40G is more than enough for just a firewall. 

Partitioning, it depends what you want to do exactly. I will follow what wblock says but with different sizes. 

/: 1G sould be enough, 2G is good
swap: 1G should be enough, 2G is good
/tmp: 512M sould be enough, 1G is good
/usr: 5G should be enough, 10G is good
/var: 10G should be enough, 15G is good
or
/var: 2G and
/var/log: 10G


----------



## markfisher (Jan 31, 2013)

@wblock@
If I don't specify /home, under which partition FreeBSD creates it?

@kisscool-fr
I decided to create log server and have firewall to send it's log to it. Do I still need to specify /var/log?

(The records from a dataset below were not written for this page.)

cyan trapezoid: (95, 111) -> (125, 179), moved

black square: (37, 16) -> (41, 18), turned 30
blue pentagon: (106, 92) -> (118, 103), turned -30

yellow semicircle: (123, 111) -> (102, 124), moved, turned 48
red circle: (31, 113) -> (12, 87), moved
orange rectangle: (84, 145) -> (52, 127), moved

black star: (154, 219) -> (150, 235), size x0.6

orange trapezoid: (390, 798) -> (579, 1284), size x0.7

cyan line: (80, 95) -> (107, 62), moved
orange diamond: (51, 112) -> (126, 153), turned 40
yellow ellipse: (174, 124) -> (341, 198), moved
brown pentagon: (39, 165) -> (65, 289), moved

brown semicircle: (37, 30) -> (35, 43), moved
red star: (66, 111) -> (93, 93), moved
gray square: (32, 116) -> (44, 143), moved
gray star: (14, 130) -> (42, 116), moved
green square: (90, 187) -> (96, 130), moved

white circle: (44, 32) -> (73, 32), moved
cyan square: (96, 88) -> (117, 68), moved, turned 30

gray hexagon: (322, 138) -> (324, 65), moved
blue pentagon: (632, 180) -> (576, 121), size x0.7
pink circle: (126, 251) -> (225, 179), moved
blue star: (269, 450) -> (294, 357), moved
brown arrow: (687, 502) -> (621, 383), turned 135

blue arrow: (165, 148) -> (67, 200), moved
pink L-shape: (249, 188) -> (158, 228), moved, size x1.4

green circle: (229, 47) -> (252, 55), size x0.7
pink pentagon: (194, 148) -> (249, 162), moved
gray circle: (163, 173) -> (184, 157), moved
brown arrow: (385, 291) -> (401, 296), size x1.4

With the suggested setup, can I use jail? or I'm low in memory?


Thanks
Mark


----------



## wblock@ (Jan 31, 2013)

markfisher said:
			
		

> @wblock@
> If I don't specify /home, under which partition FreeBSD creates it?



It will be on the /usr partition, under /usr/home.  And /home is a link to it.

If the logs are not kept on that machine, no extra space is needed in /var, nor a separate partition for logs.

256M of RAM is tight by modern standards but likely more than enough for this.  Try it.  If there is not enough memory, don't use a jail.


----------